Thursday, January 9, 2020

Insight – Entering the season of perfect imperfection

By Lorraine Glowczak

The decorations are now packed, hidden away until next year and the holiday gatherings and celebrations are over. We are now back to the demands of our ordinary, everyday life.

For many, there is a certain melancholic letdown after the holidays, and I must admit I am who feels a little bummed when January 2nd rolls around. Facing the long, cold dark winter months ahead as the festive light-filled excitement slides away from us can turn into days of plaintive indifference.

As a result, I tend to rush through the dreary, drab days of winter with my eyes closed, dashing quickly as my mind focuses on the more scenic and colorful times that come with summer. I do this even though I know I’m missing a lot beauty that is hidden in the chill, frost and ice.  

It is during times like these when I try to bounce out of my darkened reverie and borrow a concept attributed to Japanese culture when things are not as neat and pretty as I wish. The term is “wabi sabi” and it is loosely interpreted to mean “perfect imperfection”. It is the mindset that we find beauty in flaws and expand our experience of the magnificence that most often can only be seen with eyes of the heart.

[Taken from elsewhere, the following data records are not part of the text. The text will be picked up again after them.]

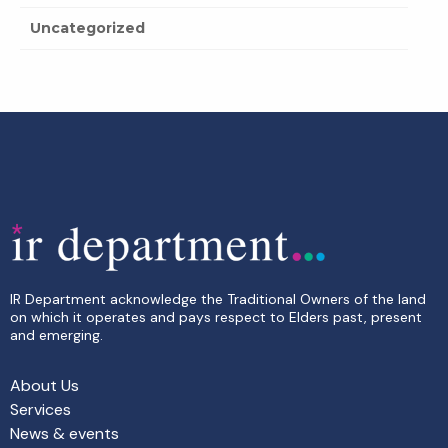
Uncategorized
IR Department acknowledge the Traditional Owners of the land
on which it operates and pays respect to Elders past, present
and emerging.
About Us
Services
News & events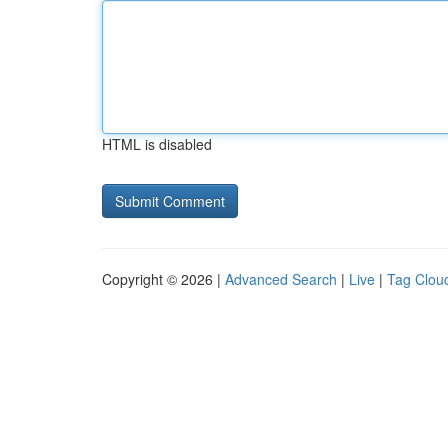
HTML is disabled
Copyright © 2026 |
Advanced Search
|
Live
|
Tag Clou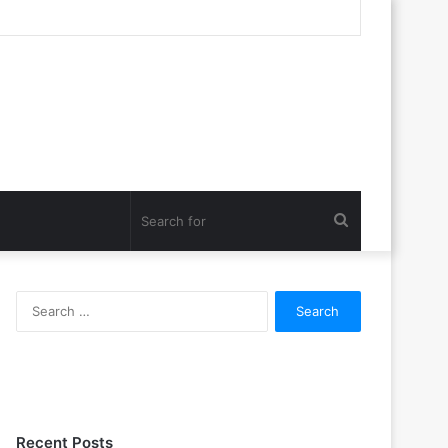
Search
for
Search
for:
Recent Posts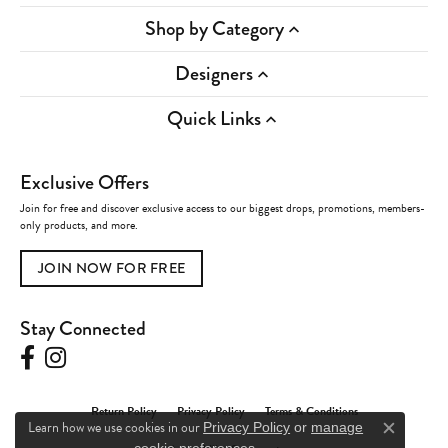
Shop by Category
Designers
Quick Links
Exclusive Offers
Join for free and discover exclusive access to our biggest drops, promotions, members-
only products, and more.
JOIN NOW FOR FREE
Stay Connected
Return Policy
Privacy Policy
Terms & Conditions
Learn how we use cookies in our
Privacy Policy
or
manage
Close c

Author, Robyn Griggs Lawrence, in her article, “Wabi-Sabi: The Art of Imperfection”
expresses the concept with perfection (no pun intended). “Wabi-sabi understands the tender, raw beauty of a gray December landscape and the aching elegance of an abandoned building or shed. It celebrates cracks and crevices and rot and all the other marks that time and weather and use leave behind. To discover wabi-sabi is to see the singular beauty in something that may first look decrepit and ugly.”

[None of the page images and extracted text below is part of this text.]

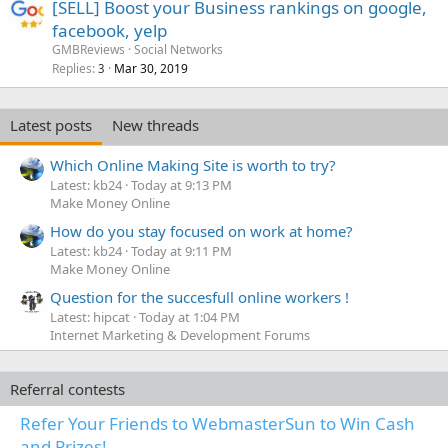
[SELL] Boost your Business rankings on google,
facebook, yelp
GMBReviews
Social Networks
Replies
Mar 30, 2019
3
Latest posts
New threads
Which Online Making Site is worth to try?
Latest: kb24
Today at 9:13 PM
Make Money Online
How do you stay focused on work at home?
Latest: kb24
Today at 9:11 PM
Make Money Online
Question for the succesfull online workers !
Latest: hipcat
Today at 1:04 PM
Internet Marketing & Development Forums
Referral contests
Refer Your Friends to WebmasterSun to Win Cash
and Prizes!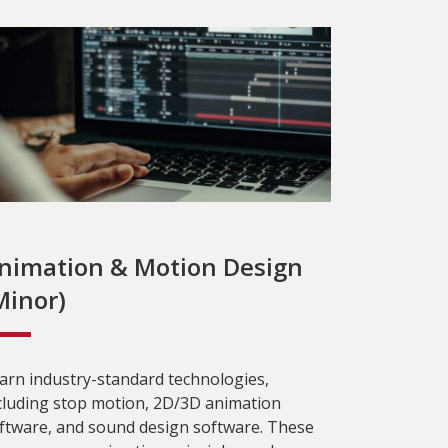
nimation & Motion Design
Minor)
arn industry-standard technologies,
cluding stop motion, 2D/3D animation
ftware, and sound design software. These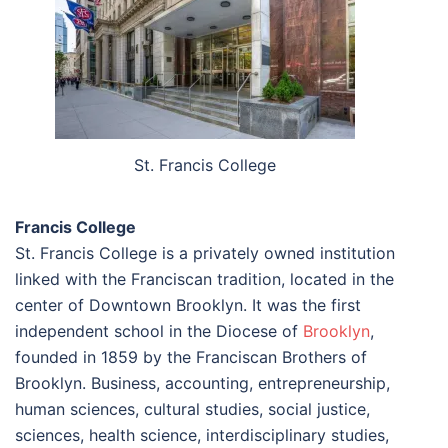
St. Francis College
Francis College
St. Francis College is a privately owned institution
linked with the Franciscan tradition, located in the
center of Downtown Brooklyn. It was the first
independent school in the Diocese of
Brooklyn
,
founded in 1859 by the Franciscan Brothers of
Brooklyn. Business, accounting, entrepreneurship,
human sciences, cultural studies, social justice,
sciences, health science, interdisciplinary studies,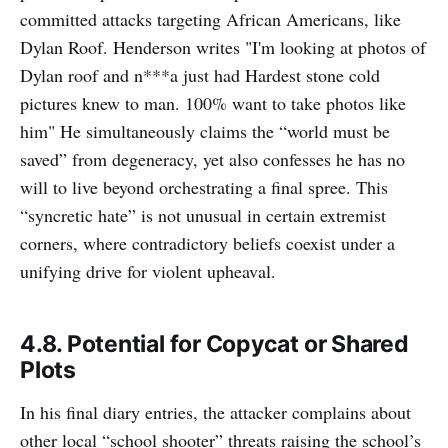
committed attacks targeting African Americans, like
Dylan Roof. Henderson writes "I'm looking at photos of
Dylan roof and n***a just had Hardest stone cold
pictures knew to man. 100% want to take photos like
him" He simultaneously claims the “world must be
saved” from degeneracy, yet also confesses he has no
will to live beyond orchestrating a final spree. This
“syncretic hate” is not unusual in certain extremist
corners, where contradictory beliefs coexist under a
unifying drive for violent upheaval.
4.8. Potential for Copycat or Shared
Plots
In his final diary entries, the attacker complains about
other local “school shooter” threats raising the school’s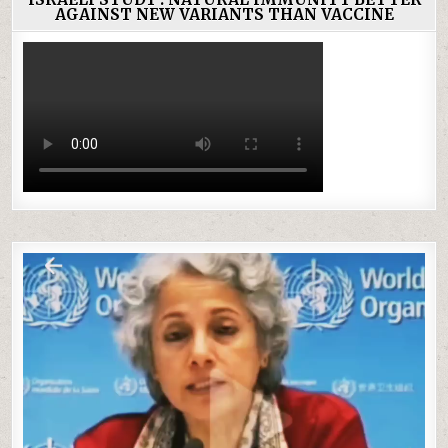
AGAINST NEW VARIANTS THAN VACCINE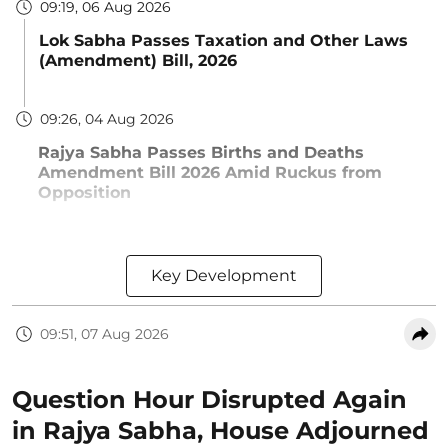
09:19, 06 Aug 2026
Lok Sabha Passes Taxation and Other Laws
(Amendment) Bill, 2026
09:26, 04 Aug 2026
Rajya Sabha Passes Births and Deaths
Amendment Bill 2026 Amid Ruckus from
Opposition
Key Development
09:51, 07 Aug 2026
Question Hour Disrupted Again
in Rajya Sabha, House Adjourned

Lawrence goes on to point out that having the ability to see beauty in the unpleasantries requires only the imagination. “It doesn’t require money, training, or special skills. It takes a mind quiet enough to appreciate muted beauty, courage not to fear bareness, willingness to accept things as they are—without ornamentation. It depends on the ability to slow down, to shift the balance from doing to being, to appreciating rather than perfecting.”

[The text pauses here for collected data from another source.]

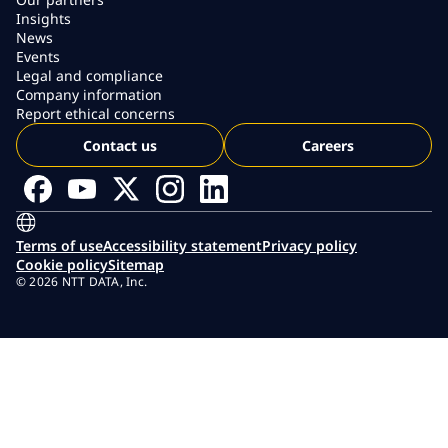
Insights
News
Events
Legal and compliance
Company information
Report ethical concerns
Contact us
Careers
Terms of use
Accessibility statement
Privacy policy
Cookie policy
Sitemap
© 2026 NTT DATA, Inc.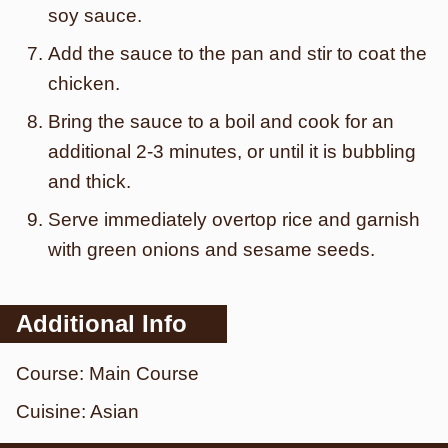
soy sauce.
Add the sauce to the pan and stir to coat the
chicken.
Bring the sauce to a boil and cook for an
additional 2-3 minutes, or until it is bubbling
and thick.
Serve immediately overtop rice and garnish
with green onions and sesame seeds.
Additional Info
Course:
Main Course
Cuisine:
Asian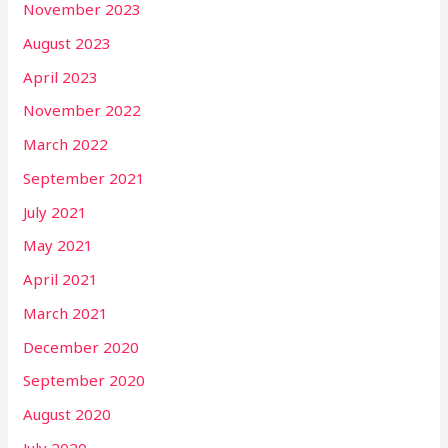
November 2023
August 2023
April 2023
November 2022
March 2022
September 2021
July 2021
May 2021
April 2021
March 2021
December 2020
September 2020
August 2020
July 2020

So, this morning on my walk, instead of cursing the cold and icy pavement beneath my feet, I attempted Lawrence’s suggestions. Instead of rushing through my daybreak exercise in the normal single-minded fashion, I slowed down to look -REALLY LOOK- around me and was surprised that the author might be correct in her advice.

I saw bird tracks in the snow. I heard the wind. I felt the snowflakes on my exposed skin. “When was the last time I noticed these things?”, I wondered.

It was then that I truly realized I can complain, moan and be displeased about the cold and gloomy days - or I can create and thus see the splendor around me. Either way, I have to get through the letdown of past celebrations and through winter somehow, someway. It might behoove me and those close to me to give the ol’ winter wabi sabi thing a whirl.

Nothing is flawless and nothing last forever, including the holiday letdown most of us feel. And, if I can pick myself up by my blue polka-dotted Bog bootstraps and see the charm around me even the smallest “birdtrack in the snow” sense, then I know I can make it until summer with a bit of joy. That, I think I can handle and is – for me - perfection imperfection!